Per pietà, niente Birkenstock, siamo alla Scala. No, nemmeno con le unghie pastello pittate dalle cinesi. A teatro torna il dress code. Che non vuol dire presentarsi impinguinati dalla testa ai piedi, né arrivare in abito lungo. Ma con un po' di decoro, quello sì. O almeno, non in bermuda e ciabatte, non in canotta e Adidas, non con il marsupio. Anzi, quello andrebbe forse bandito dalla faccia della terra e punto.
Il cafonal look non è più tollerato. Dai, non è che possiamo uscire da Mc Donald's con il Cocacolone da finire e la cannuccia mezza masticata e infilarci nei loggioni come se andassimo in un multisala. Ogni luogo ha la sua metrica.
Negli ultimi anni il pubblico ha esagerato. D'accordo, la cultura è per tutti, il bello dell'arte non conosce classe sociale. Ma c'è un limite al cattivo gusto. In realtà il dress code alla Scala ufficialmente non era mai stato cancellato ma negli ultimi anni semplicemente non veniva fatto rispettare. Non si tratta di regole draconiane, ma piuttosto di una serie di indicazioni minime elencate anche nei cartelli che sono stati sistemati all'ingresso e in biglietteria: niente canotte, niente pantaloncini corti e neppure infradito. Si tratta di regole che vengono fatte rispettare dalle maschere con una certa dose di buon senso, ma anche con l'avvertimento che chi non entra non si vedrà rimborsare il biglietto. Ad esempio: il divieto di canotta c'è ma ovviamente non vale se si tratta di un top smanicato elegante indossato dalle signore. Idem il no alle infradito. Non vale se si tratta di sandali-gioiello eleganti.
"La direzione invita il pubblico a scegliere un abbigliamento consono al decoro del Teatro, nel rispetto del Teatro stesso e degli altri spettatori" si legge sul sito.

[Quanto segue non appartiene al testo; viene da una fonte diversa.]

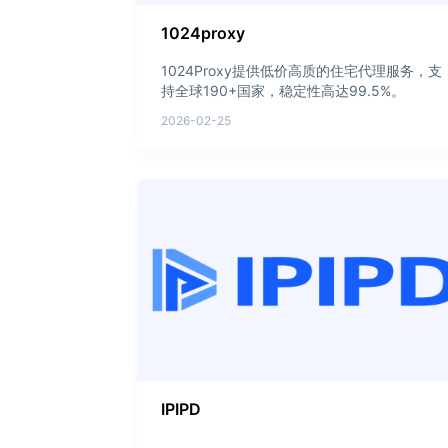
1024proxy
1024Proxy提供低价高质的住宅代理服务，支
持全球190+国家，稳定性高达99.5%。
2026-02-25
IPIPD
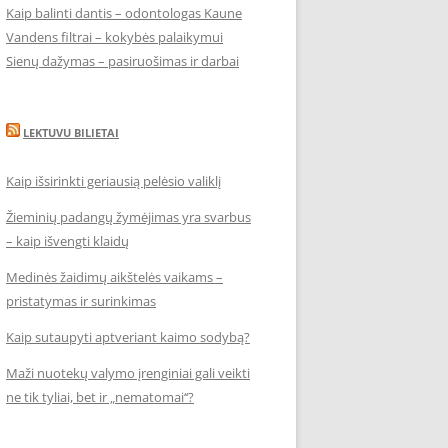
Kaip balinti dantis – odontologas Kaune
Vandens filtrai – kokybės palaikymui
Sienų dažymas – pasiruošimas ir darbai
LEKTUVU BILIETAI
Kaip išsirinkti geriausią pelėsio valiklį
Žieminių padangų žymėjimas yra svarbus
– kaip išvengti klaidų
Medinės žaidimų aikštelės vaikams –
pristatymas ir surinkimas
Kaip sutaupyti aptveriant kaimo sodybą?
Maži nuotekų valymo įrenginiai gali veikti
ne tik tyliai, bet ir „nematomai‘‘?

Era stato il sovrintendente uscente Dominique Meyer a invocare tolleranza, anche perché in gioventù, ha raccontato più volte, era stato redarguito per il look "da operaio" dai suoi vicini di palco una delle prime volte che era andato all'Opéra a Parigi (di cui poi è diventato direttore generale). "Mi importa che i giovani vengano, non come sono vestiti" aveva detto. Ma in realtà non sono tanto i giovani la questione, anzi molto spesso hanno look più formali o eleganti di persone più anziane, quanto a volte gli stranieri con improbabili look da turisti. Il discorso ha in realtà un aspetto più generale sui comportamenti da tenere a teatro. Discorso che la Scala affronterà anche con un articolo sulla rivista del teatro che sarà pubblicato sul cartaceo nel numero di settembre (ma a breve leggibile online). La questione quindi non è solo relativa all'abbigliamento. E infatti un altro dei divieti riguarda cibo e bevande che non possono essere portati dall'esterno alla Scala. Senza contare che nel tempo il bon ton teatrale è cambiato.
Con l'avvento degli smartphone sono arrivati gli appelli, spessissimo inascoltati, in tutti i teatri del mondo, a non fare video e foto durante la rappresentazioni. Alla Scala è anche stato esplicitamente chiesto di non appoggiarsi alle balaustre per evitare imbarazzi e incidenti. Non molto tempo fa uno spettatore in platea è stato colpito da un telefonino precipitato dall'alto.